Tremor research could predict size

With the devastation of last month's Pakistan earthquake still fresh in the mind, scientists say they have developed a way of predicting the size of a tremor even as it starts.

Seismologists have tried and failed for years to predict where and when quakes will happen and how big they will be.

Now there is a glimmer of light on the horizon - at least for the latter goal, according to scientists at the University of California, Berkeley.

"We can determine the magnitude within a couple of seconds of initiation of rupture and predict the ground motion from seconds to tens of seconds before it is felt," said lead researcher Richard Allen.

Although that time frame would be far too short for people to react and evacuate, it could be enough to tell local emergency services almost instantaneously the scale of the disaster they are likely to be facing when the dust settles.

It could also set off alarm bells in far flung centres so they could begin to mobilise support earlier.

Up to now, the cascade theory of earthquakes that portrays them as acting like a row of dominoes, with one action triggering another in sequence, has meant it has been impossible to gauge the scale of the quake until it has ended.
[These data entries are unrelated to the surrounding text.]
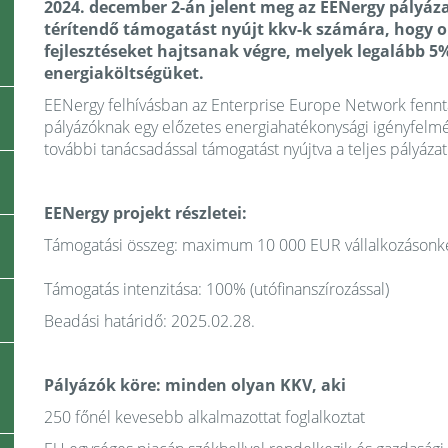
2024. december 2-án jelent meg az EENergy pályázat
térítendő támogatást nyújt kkv-k számára, hogy 
fejlesztéseket hajtsanak végre, melyek legalább 5
energiaköltségüket.
EENergy felhívásban az Enterprise Europe Network fennta
pályázóknak egy előzetes energiahatékonysági igényfelmér
további tanácsadással támogatást nyújtva a teljes pályázat
EENergy projekt részletei:
Támogatási összeg: maximum 10 000 EUR vállalkozásonk
Támogatás intenzitása: 100% (utófinanszírozással)
Beadási határidő: 2025.02.28.
Pályázók köre: minden olyan KKV, aki
250 főnél kevesebb alkalmazottat foglalkoztat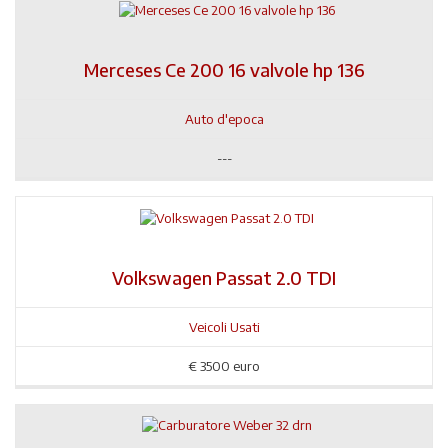
Merceses Ce 200 16 valvole hp 136
Auto d'epoca
---
Volkswagen Passat 2.0 TDI
Veicoli Usati
€
3500 euro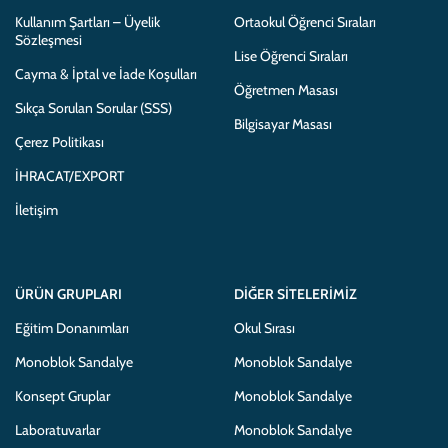
Kullanım Şartları – Üyelik
Ortaokul Öğrenci Sıraları
Sözleşmesi
Lise Öğrenci Sıraları
Cayma & İptal ve İade Koşulları
Öğretmen Masası
Sıkça Sorulan Sorular (SSS)
Bilgisayar Masası
Çerez Politikası
İHRACAT/EXPORT
İletişim
ÜRÜN GRUPLARI
DIĞER SITELERIMIZ
Eğitim Donanımları
Okul Sırası
Monoblok Sandalye
Monoblok Sandalye
Konsept Gruplar
Monoblok Sandalye
Laboratuvarlar
Monoblok Sandalye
By that time communications could well have been destroyed leaving local emergency services in an information black hole.

But the study led by Allen and co-author Erik Olson, published in the latest edition of Nature science journal, uses a different theory.

It suggests the size, type and depth of the first break on the fault line - that can be measured as it happens - gives a very good indication of the earthquake's eventual reach.

"Most seismologists are surprised, and frequently sceptical, that you can predict the magnitude of an earthquake before it has ended," Allen said in a statement from Berkeley.

"But this is telling us that there is something very different from what we thought about the physics of the processes involved in the rupture."

In a commentary on the research also published in Nature, Rachel Abercrombie of Boston University said the new theory had crucial implications but that more work was needed.